The problem: Transcribe every record verbatim; no pictures.

[Stored items]
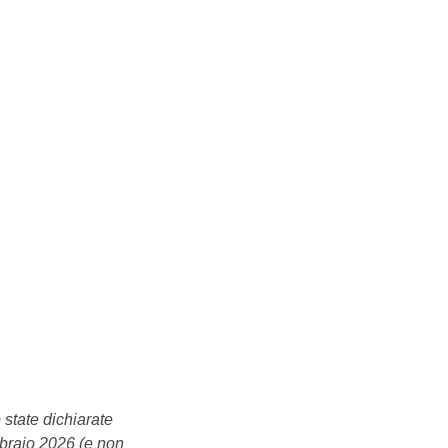
 state dichiarate
ebbraio 2026 (e non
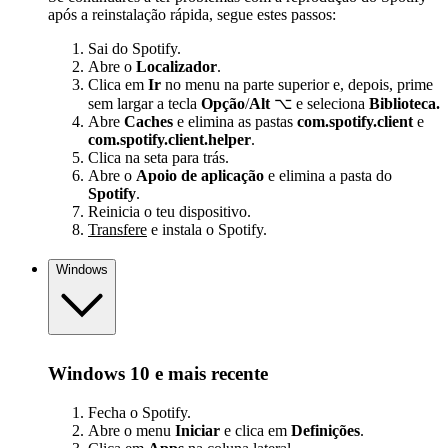
após a reinstalação rápida, segue estes passos:
Sai do Spotify.
Abre o
Localizador
.
Clica em
Ir
no menu na parte superior e, depois, prime
sem largar a tecla
Opção
/
Alt
⌥ e seleciona
Biblioteca.
Abre
Caches
e elimina as pastas
com.spotify.client
e
com.spotify.client.helper
.
Clica na seta para trás.
Abre o
Apoio de aplicação
e elimina a pasta do
Spotify
.
Reinicia o teu dispositivo.
Transfere
e instala o Spotify.
Windows
Windows 10 e mais recente
Fecha o Spotify.
Abre o menu
Iniciar
e clica em
Definições
.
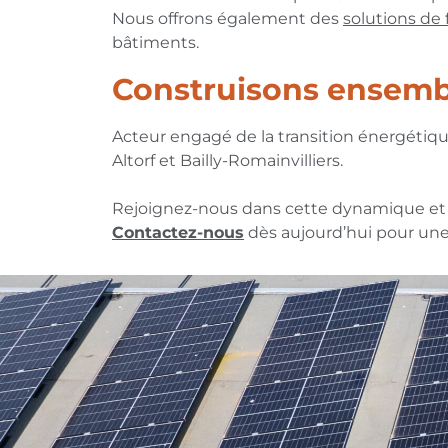
Nous offrons également des
solutions de
bâtiments.
Construisons ensembl
Acteur engagé de la transition énergétiqu
Altorf et Bailly-Romainvilliers.
Rejoignez-nous dans cette dynamique et o
Contactez-nous
dès aujourd’hui pour une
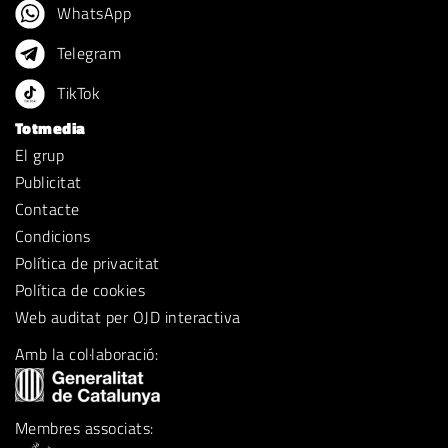
WhatsApp
Telegram
TikTok
Totmedia
El grup
Publicitat
Contacte
Condicions
Política de privacitat
Política de cookies
Web auditat per OJD interactiva
Amb la col·laboració:
Membres associats:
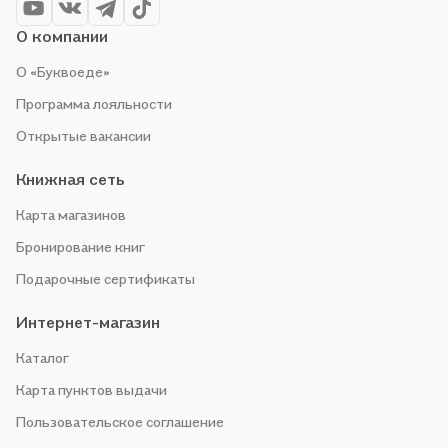
О компании
О «Буквоеде»
Программа лояльности
Открытые вакансии
Книжная сеть
Карта магазинов
Бронирование книг
Подарочные сертификаты
Интернет-магазин
Каталог
Карта пунктов выдачи
Пользовательское соглашение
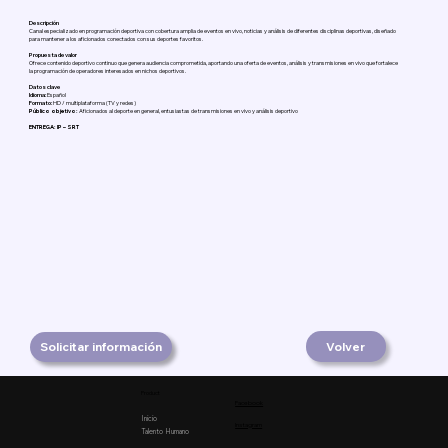
Descripción
Canal especializado en programación deportiva con cobertura amplia de eventos en vivo, noticias y análisis de diferentes disciplinas deportivas, diseñado
para mantener a los aficionados conectados con sus deportes favoritos.
Propuesta de valor
Ofrece contenido deportivo continuo que genera audiencia comprometida, aportando una oferta de eventos, análisis y transmisiones en vivo que fortalece
la programación de operadores interesados en nichos deportivos.
Datos clave
Idioma:
Español
Formato:
HD / multiplataforma (TV y redes)
Público objetivo:
Aficionados al deporte en general, entusiastas de transmisiones en vivo y análisis deportivo
ENTREGA: IP – SRT
Solicitar información
Volver
Product
Facebook
Inicio
Instagram
Talento Humano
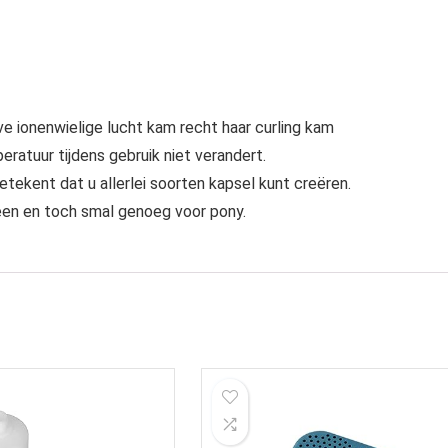
e ionenwielige lucht kam recht haar curling kam
atuur tijdens gebruik niet verandert.
betekent dat u allerlei soorten kapsel kunt creëren.
een en toch smal genoeg voor pony.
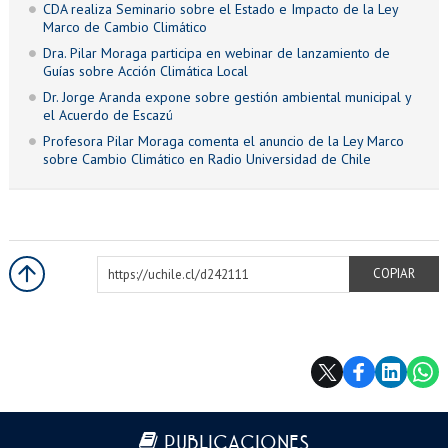
CDA realiza Seminario sobre el Estado e Impacto de la Ley
Marco de Cambio Climático
Dra. Pilar Moraga participa en webinar de lanzamiento de
Guías sobre Acción Climática Local
Dr. Jorge Aranda expone sobre gestión ambiental municipal y
el Acuerdo de Escazú
Profesora Pilar Moraga comenta el anuncio de la Ley Marco
sobre Cambio Climático en Radio Universidad de Chile
https://uchile.cl/d242111
COPIAR
Más información
PUBLICACIONES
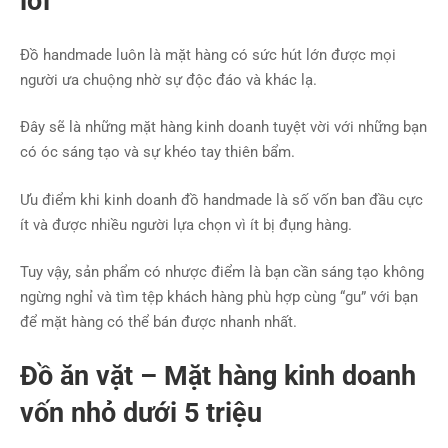
lời”
Đồ handmade luôn là mặt hàng có sức hút lớn được mọi
người ưa chuộng nhờ sự độc đáo và khác lạ.
Đây sẽ là những mặt hàng kinh doanh tuyệt vời với những bạn
có óc sáng tạo và sự khéo tay thiên bẩm.
Ưu điểm khi kinh doanh đồ handmade là số vốn ban đầu cực
ít và được nhiều người lựa chọn vì ít bị đụng hàng.
Tuy vậy, sản phẩm có nhược điểm là bạn cần sáng tạo không
ngừng nghỉ và tìm tệp khách hàng phù hợp cùng “gu” với bạn
để mặt hàng có thể bán được nhanh nhất.
Đồ ăn vặt – Mặt hàng kinh doanh
vốn nhỏ dưới 5 triệu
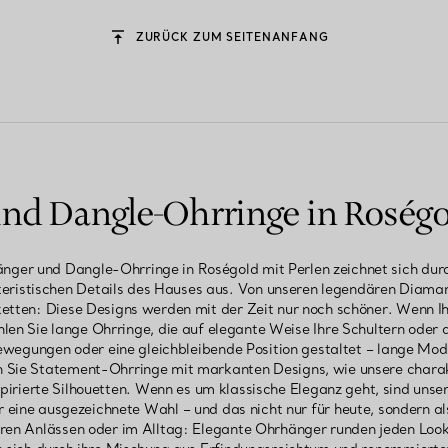
ZURÜCK ZUM SEITENANFANG
nd Dangle-Ohrringe in Roségol
änger und Dangle-Ohrringe in Roségold mit Perlen zeichnet sich du
teristischen Details des Hauses aus. Von unseren legendären Diamant
ketten: Diese Designs werden mit der Zeit nur noch schöner. Wenn I
len Sie lange Ohrringe, die auf elegante Weise Ihre Schultern oder 
ewegungen oder eine gleichbleibende Position gestaltet – lange Mode
Sie Statement-Ohrringe mit markanten Designs, wie unsere charakt
nspirierte Silhouetten. Wenn es um klassische Eleganz geht, sind un
eine ausgezeichnete Wahl – und das nicht nur für heute, sondern als
ren Anlässen oder im Alltag: Elegante Ohrhänger runden jeden Loo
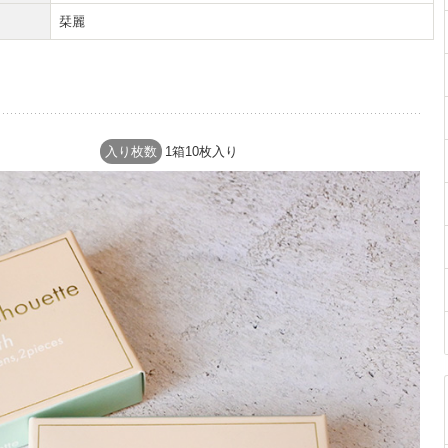
栞麗
入り枚数
1箱10枚入り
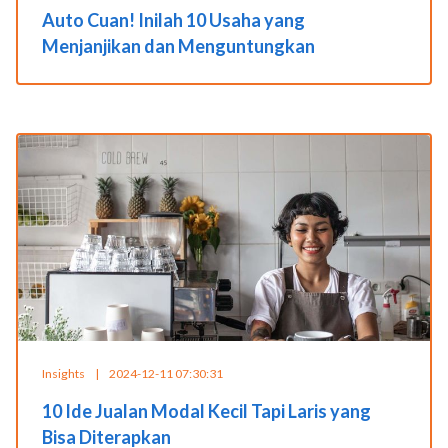
Auto Cuan! Inilah 10 Usaha yang
Menjanjikan dan Menguntungkan
Insights
|
2024-12-11 07:30:31
10 Ide Jualan Modal Kecil Tapi Laris yang
Bisa Diterapkan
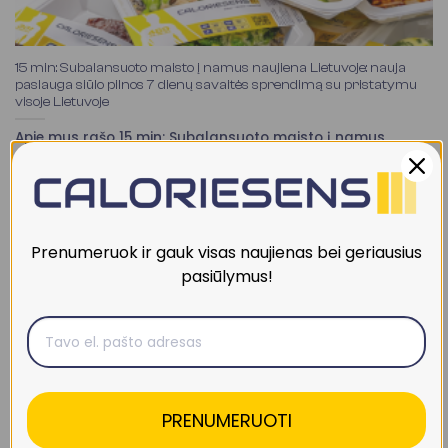
15 min: Subalansuoto maisto į namus naujiena Lietuvoje: nauja
paslauga siūlo pilnos 7 dienų savaitės sprendimą su pristatymu
visoje Lietuvoje
Apie mus rašo 15 min: Subalansuoto maisto į namus
naujiena Lietuvoje: nauja paslauga siūlo pilnos...
Prenumeruok ir gauk visas naujienas bei geriausius
pasiūlymus!
PRENUMERUOTI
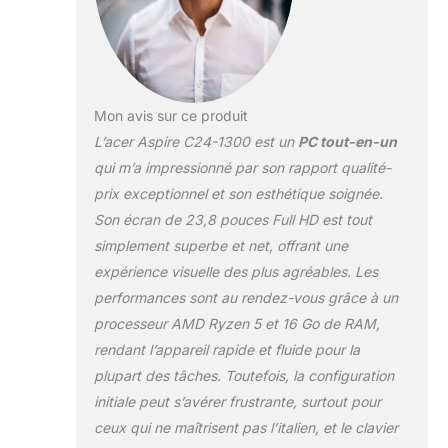
23.8 pouces à
bords fins, pour
des couleurs
réalistes et des
images éclatantes;
Mon avis sur ce produit
BlueLightShield
atténue la lumière
L’acer Aspire C24-1300 est un
PC tout-en-un
bleue ÉCRAN
qui m’a impressionné par son rapport qualité-
ERGONOMIQUE :
prix exceptionnel et son esthétique soignée.
Vous pouvez régler
Son écran de 23,8 pouces Full HD est tout
l'inclinaison de
l'écran pour trouver
simplement superbe et net, offrant une
l'équilibre idéal et
expérience visuelle des plus agréables. Les
maintenir une
performances sont au rendez-vous grâce à un
bonne posture
processeur AMD Ryzen 5 et 16 Go de RAM,
lorsque vous
travaillez, jouez ou
rendant l’appareil rapide et fluide pour la
regardez un film
plupart des tâches. Toutefois, la configuration
PUISSANCE SANS
initiale peut s’avérer frustrante, surtout pour
FIL : Maintenez un
ceux qui ne maîtrisent pas l’italien, et le clavier
signal sans fil stable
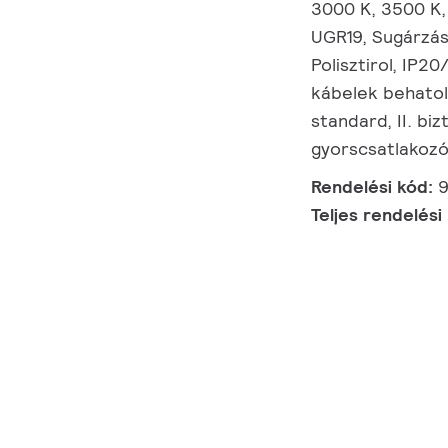
3000 K, 3500 K,
UGR19, Sugárzás
Polisztirol, IP2
kábelek behatolá
standard, II. biz
gyorscsatlakozó
Rendelési kód:
9
Teljes rendelési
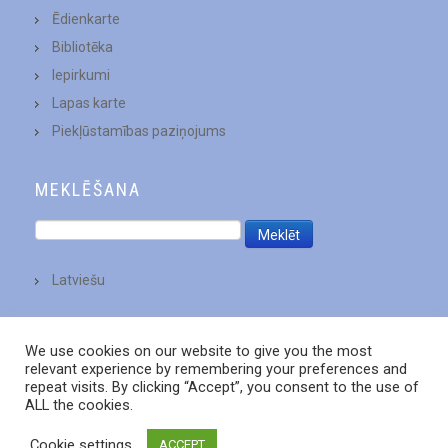
Ēdienkarte
Bibliotēka
Iepirkumi
Lapas karte
Piekļūstamības paziņojums
MEKLĒŠANA
Latviešu
We use cookies on our website to give you the most
relevant experience by remembering your preferences and
repeat visits. By clicking “Accept”, you consent to the use of
ALL the cookies.
Cookie settings
ACCEPT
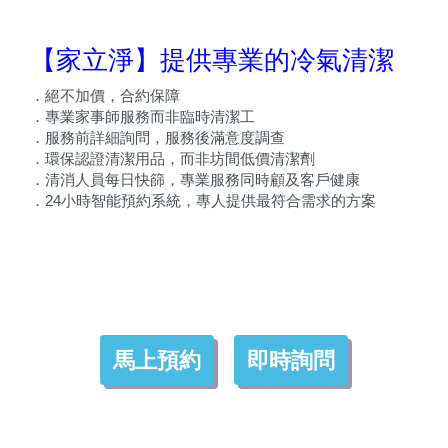
【家立淨】提供專業的冷氣清潔
．絕不加價，合約保障
．專業家事師服務而非臨時清潔工
．服務前詳細詢問，服務後滿意度調查
．環保認證清潔用品，而非坊間低價清潔劑
．清消人員每日快篩，專業服務同時顧及客戶健康
．24小時智能預約系統，專人提供最符合需求的方案
馬上預約
即時詢問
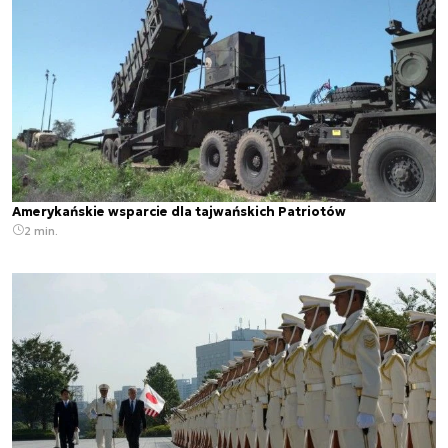
Amerykańskie wsparcie dla tajwańskich Patriotów
2 min.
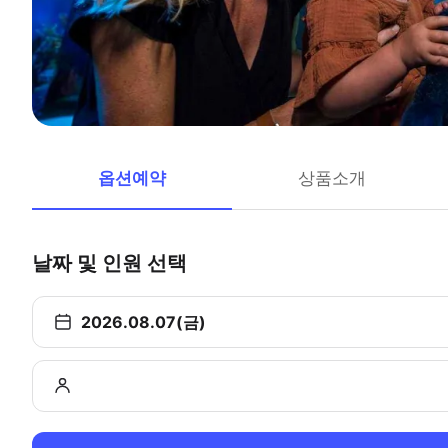
옵션예약
상품소개
날짜 및 인원 선택
2026.08.07(금)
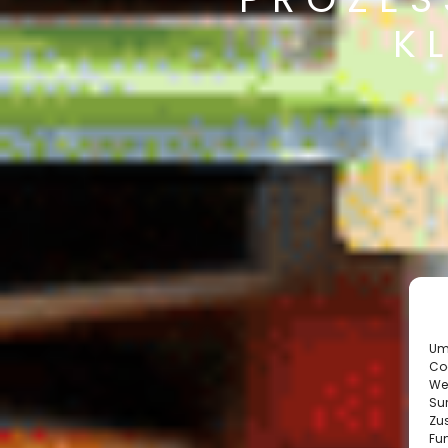
K
Um 
Co
We
Sur
Zu
Fun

Exercise solution:
 state dichiarate
ebbraio 2026 (e non
após a reinstalação rápida, segue estes passos:
Sai do Spotify.
Abre o
Localizador
.
Clica em
Ir
no menu na parte superior e, depois, prime
sem largar a tecla
Opção
/
Alt
⌥ e seleciona
Biblioteca.
Abre
Caches
e elimina as pastas
com.spotify.client
e
com.spotify.client.helper
.
Clica na seta para trás.
Abre o
Apoio de aplicação
e elimina a pasta do
Spotify
.
Reinicia o teu dispositivo.
Transfere
e instala o Spotify.
Windows
Windows 10 e mais recente
Fecha o Spotify.
Abre o menu
Iniciar
e clica em
Definições
.
Nous offrons également des
solutions de
bâtiments.
Construisons ensembl
Acteur engagé de la transition énergétiqu
Altorf et Bailly-Romainvilliers.
Rejoignez-nous dans cette dynamique et o
Contactez-nous
dès aujourd’hui pour une
WhatsApp
Telegram
TikTok
Totmedia
El grup
Publicitat
Contacte
Condicions
Política de privacitat
Política de cookies
Web auditat per OJD interactiva
Amb la col·laboració:
Membres associats:
О компании
О «Буквоеде»
Программа лояльности
Открытые вакансии
Книжная сеть
Карта магазинов
Бронирование книг
Подарочные сертификаты
Интернет-магазин
Каталог
Карта пунктов выдачи
Пользовательское соглашение
Descripción
Canal especializado en programación deportiva con cobertura amplia de eventos en vivo, noticias y análisis de diferentes disciplinas deportivas, diseñado
para mantener a los aficionados conectados con sus deportes favoritos.
Propuesta de valor
Ofrece contenido deportivo continuo que genera audiencia comprometida, aportando una oferta de eventos, análisis y transmisiones en vivo que fortalece
la programación de operadores interesados en nichos deportivos.
Datos clave
Idioma:
Español
Formato:
HD / multiplataforma (TV y redes)
Público objetivo:
Aficionados al deporte en general, entusiastas de transmisiones en vivo y análisis deportivo
ENTREGA: IP – SRT
Solicitar información
Volver
Product
Facebook
Inicio
Instagram
Talento Humano
e ionenwielige lucht kam recht haar curling kam
atuur tijdens gebruik niet verandert.
betekent dat u allerlei soorten kapsel kunt creëren.
een en toch smal genoeg voor pony.
CDA realiza Seminario sobre el Estado e Impacto de la Ley
Marco de Cambio Climático
Dra. Pilar Moraga participa en webinar de lanzamiento de
Guías sobre Acción Climática Local
Dr. Jorge Aranda expone sobre gestión ambiental municipal y
el Acuerdo de Escazú
Profesora Pilar Moraga comenta el anuncio de la Ley Marco
sobre Cambio Climático en Radio Universidad de Chile
https://uchile.cl/d242111
COPIAR
Más información
PUBLICACIONES
lời”
Đồ handmade luôn là mặt hàng có sức hút lớn được mọi
người ưa chuộng nhờ sự độc đáo và khác lạ.
Đây sẽ là những mặt hàng kinh doanh tuyệt vời với những bạn
có óc sáng tạo và sự khéo tay thiên bẩm.
Ưu điểm khi kinh doanh đồ handmade là số vốn ban đầu cực
ít và được nhiều người lựa chọn vì ít bị đụng hàng.
Tuy vậy, sản phẩm có nhược điểm là bạn cần sáng tạo không
ngừng nghỉ và tìm tệp khách hàng phù hợp cùng “gu” với bạn
để mặt hàng có thể bán được nhanh nhất.
Đồ ăn vặt – Mặt hàng kinh doanh
vốn nhỏ dưới 5 triệu
ZURÜCK ZUM SEITENANFANG
nd Dangle-Ohrringe in Roségol
änger und Dangle-Ohrringe in Roségold mit Perlen zeichnet sich du
teristischen Details des Hauses aus. Von unseren legendären Diamant
ketten: Diese Designs werden mit der Zeit nur noch schöner. Wenn I
len Sie lange Ohrringe, die auf elegante Weise Ihre Schultern oder 
ewegungen oder eine gleichbleibende Position gestaltet – lange Mode
Sie Statement-Ohrringe mit markanten Designs, wie unsere charakt
nspirierte Silhouetten. Wenn es um klassische Eleganz geht, sind un
eine ausgezeichnete Wahl – und das nicht nur für heute, sondern als
ren Anlässen oder im Alltag: Elegante Ohrhänger runden jeden Loo
栞麗
入り枚数
1箱10枚入り
Auto Cuan! Inilah 10 Usaha yang
Menjanjikan dan Menguntungkan
Insights
|
2024-12-11 07:30:31
10 Ide Jualan Modal Kecil Tapi Laris yang
Bisa Diterapkan
15 min: Subalansuoto maisto į namus naujiena Lietuvoje: nauja
paslauga siūlo pilnos 7 dienų savaitės sprendimą su pristatymu
visoje Lietuvoje
Apie mus rašo 15 min: Subalansuoto maisto į namus
naujiena Lietuvoje: nauja paslauga siūlo pilnos...
Prenumeruok ir gauk visas naujienas bei geriausius
pasiūlymus!
PRENUMERUOTI
23.8 pouces à
bords fins, pour
des couleurs
réalistes et des
images éclatantes;
Mon avis sur ce produit
BlueLightShield
atténue la lumière
L’acer Aspire C24-1300 est un
PC tout-en-un
bleue ÉCRAN
qui m’a impressionné par son rapport qualité-
ERGONOMIQUE :
prix exceptionnel et son esthétique soignée.
Vous pouvez régler
Son écran de 23,8 pouces Full HD est tout
l'inclinaison de
l'écran pour trouver
simplement superbe et net, offrant une
l'équilibre idéal et
expérience visuelle des plus agréables. Les
maintenir une
performances sont au rendez-vous grâce à un
bonne posture
processeur AMD Ryzen 5 et 16 Go de RAM,
lorsque vous
travaillez, jouez ou
rendant l’appareil rapide et fluide pour la
regardez un film
plupart des tâches. Toutefois, la configuration
PUISSANCE SANS
initiale peut s’avérer frustrante, surtout pour
FIL : Maintenez un
ceux qui ne maîtrisent pas l’italien, et le clavier
signal sans fil stable
3000 K, 3500 K,
UGR19, Sugárzás
Polisztirol, IP2
kábelek behatolá
standard, II. biz
gyorscsatlakozó
Rendelési kód:
9
Teljes rendelési
Ēdienkarte
Bibliotēka
Iepirkumi
Lapas karte
Piekļūstamības paziņojums
MEKLĒŠANA
Latviešu
We use cookies on our website to give you the most
relevant experience by remembering your preferences and
repeat visits. By clicking “Accept”, you consent to the use of
ALL the cookies.
Cookie settings
ACCEPT
【家立淨】提供專業的冷氣清潔
．絕不加價，合約保障
．專業家事師服務而非臨時清潔工
．服務前詳細詢問，服務後滿意度調查
．環保認證清潔用品，而非坊間低價清潔劑
．清消人員每日快篩，專業服務同時顧及客戶健康
．24小時智能預約系統，專人提供最符合需求的方案
馬上預約
即時詢問
Amerykańskie wsparcie dla tajwańskich Patriotów
2 min.
옵션예약
상품소개
날짜 및 인원 선택
2026.08.07(금)
K
Um 
Co
We
Sur
Zu
Fun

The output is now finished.